Sur les frais du litige :
Les dispositions de l’article L. 761-1 du code de justice administrative font obstacle à ce que soit mise à la charge du centre intercommunal d’action sociale Sud Vendée Littoral, qui n’est pas la partie perdante dans la présente instance, la somme demandée par Mme A… au titre des frais exposés par elle et non compris dans les dépens.
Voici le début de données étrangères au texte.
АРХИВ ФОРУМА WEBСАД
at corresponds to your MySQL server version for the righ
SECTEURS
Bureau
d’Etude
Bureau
Il n’y a pas lieu, dans les circonstances de l’espèce, de faire droit aux conclusions présentées par le centre intercommunal d’action sociale Sud Vendée Littoral sur le fondement de ces dispositions.
D É C I D E :
Article 1er : La requête de Mme A… est rejetée.
Article 2 : Les conclusions présentées par le centre intercommunal d’action sociale Sud Vendée Littoral au titre de l’article L. 761-1 du code de justice administrative sont rejetées.
Article 3 : Le présent jugement sera notifié à Mme B… A… et au centre intercommunal d’action sociale Sud Vendée Littoral.
Délibéré après l’audience du 14 novembre 2025, à laquelle siégeaient :
Mme Poupineau, présidente,
Mme Paquelet-Duverger, première conseillère,
M. Alloun, conseiller.
Rendu public par mise à disposition au greffe le 5 décembre 2025.
Le rapporteur,
Z. ALLOUN
La présidente,
V. POUPINEAU
La greffière,
A.-L. LE GOUALLEC
La République mande et ordonne au préfet de la Vendée en ce qui le concerne ou à tous commissaires de justice à ce requis en ce qui concerne les voies de droit commun contre les parties privées, de pourvoir à l’exécution de la présente décision.